Not to bask too much in the glow of this venue, but I have always loved these mix tapes David Lehman and Editor give us every year. I started reading as a high school student in 1992 (Charles Simic), and I've sought them out every year since (no worries, I've worked backwards too). 1994 (A.R. Ammons), 1997 (James Tate), 2001 (Robert Hass), and 2011 (Kevin Young) all floored me. Thank you, Terrance Hayes, for Major Jackson, Donald Revell, Cate Marvin, and on and on, this past year (thanks to them too, and the magazines that noticed their poems). I love these books. They put poetry in people's lives, in both populist and subversive ways, and they put the names of magazines and poets and editors in front of people's faces. They're beautifully made books, they feel good in the hand, they're artifacts, and what's more, I want to read them every year. I love it when someone makes me a mix.
So needless to say, this week has been fun for me. And it’s probably time for me to tell you, with all due respect to all the poets and editors over the years, what the BEST poem in the BEST edition of The Best American Poetry is:
“Being Pharaoh" by Beckian Fritz Goldberg, 1995 (Richard Howard)
Because it came to me when I needed it. I picked the book up in a library, flipped to this poem, and thought, well, I need this in my life.
Because it made me learn about Beckian Fritz Goldberg.
Because I feel like it's a breaking-up-with-something poem that's mostly about something else.

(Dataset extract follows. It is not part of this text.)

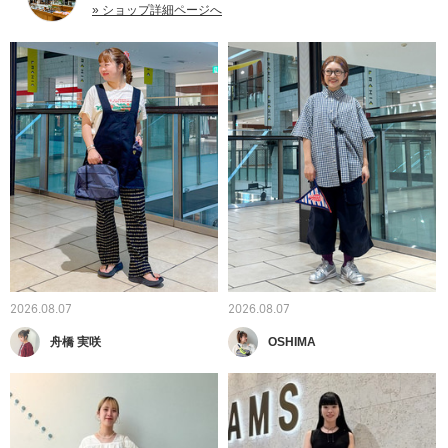
» ショップ詳細ページへ
2026.08.07
2026.08.07
舟橋 実咲
OSHIMA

Because I kind of feel like the speaker is the you in "Refugee" by Tom Petty. You don't have to live like a refugee, you're just kind of choosing to; no offense.
Because of the medical words and terms and images, the oxygen mask hissing, and because the nature stuff is vague and weirdly put: the feather trees across / the river, the curious shore dog.
Because it taught me about smart line breaks: Tonight I am sick of every man / and his past. And the past is tired of his / request that it love him
Because of that personification of "the past" right there.
Because she describes the soul as gelatinous. Rather, she describes her image of the soul as a child as a glass / wing, fluted, gelatinous, detached / as my voice under water... I understand every single bit of that.
Because of the power trip of being an actual pharaoh, and the fact that no one is actually being a pharaoh. They're just trying.
Because it made me learn about Field.
Because it made me learn about Richard Howard and Richard Howard's poems! Thank you, Richard Howard. The entire 1995 edition is, as previously stated, the official best Best American Poetry. All the Beats and references to them in the poems, your acceptance of "longish" poems, the ending of Nicholas Christopher's poem ("Terminus"), your assertion that "our poetry is the myth by which we live and love and have our seeing." Thank you for Aaron Fogel's "The Printer's Error" from The Stud Duck, thank you for John Koethe and Charles H. Webb and Margaret Atwood. Thanks for it all.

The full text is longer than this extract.